GSK and Vir continue discussions with global regulators to make VIR-7831 available to patients with COVID-19.
GlaxoSmithKline plc and Vir Biotechnology, Inc. announced that the European Medicines Agency (EMA) has started a review of VIR-7831 (GSK4182136), an investigational dual-action SARS-CoV-2 monoclonal antibody, for the treatment of adults and adolescents (aged 12 years and over and weighing at least 40 kg) with COVID-19 who do not require oxygen supplementation and who are at high risk of progressing to severe COVID-19.
The review is being carried out by the EMA’s Committee for Human Medicinal Products (CHMP) under Article 5(3) of Regulation 726/2004 and will provide EU-wide recommendations for national authorities who may take evidence-based decisions on the early use of the medicine, ahead of any formal Marketing Authorisation Application.
The review will include data from an interim analysis of efficacy and safety data from the Phase 3 COMET-ICE (COVID-19 Monoclonal antibody Efficacy Trial – Intent to Care Early) trial, which evaluated VIR-7831 as monotherapy for the early treatment of COVID-19 in adults at high risk of hospitalisation. Results of the interim analysis, based on data from 583 randomised patients, demonstrated an 85% (p=0.002) reduction in hospitalisation or death in those receiving VIR-7831 compared to placebo, the primary endpoint of the trial. As a result, the Independent Data Monitoring Committee recommended that the trial be stopped for enrolment due to evidence of profound efficacy. The CHMP review will also consider data on the medicine’s quality and safety.
This week, the Australian Therapeutic Goods Administration (TGA), part of the Department of Health, granted VIR-7831 a provisional determination. VIR-7831 is the first anti-SARS-CoV-2 monoclonal antibody to have been granted this designation which provides a formal and transparent mechanism for accelerating the registration of promising new medicines with preliminary clinical data.

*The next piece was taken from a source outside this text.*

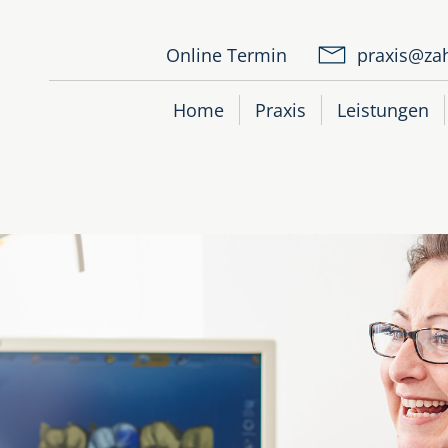
Online Termin
praxis@zah
Home
Praxis
Leistungen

VIR-7831 is an investigational compound and has not been granted a marketing authorisation anywhere in the world. An Emergency Use Authorization (EUA) application for VIR-7831 has been submitted to the US Food and Drug Administration (FDA).
Preclinical data suggest VIR-7831 targets a highly conserved epitope of the SARS-CoV-2 spike protein, which may make it more difficult for resistance to develop. New in vitro data from pseudotyped virus assays published online in bioRxiv support this hypothesis as they demonstrate that VIR-7831 maintains activity against current circulating variants of concern including the UK, South African and Brazilian variants. Based on additional preclinical data published in bioRxiv, VIR-7831 also appears to maintain activity against the California variant.
GSK is planning to submit a full Marketing Authorisation Application (MAA) to the EMA which will include the data from the COMET-ICE trial.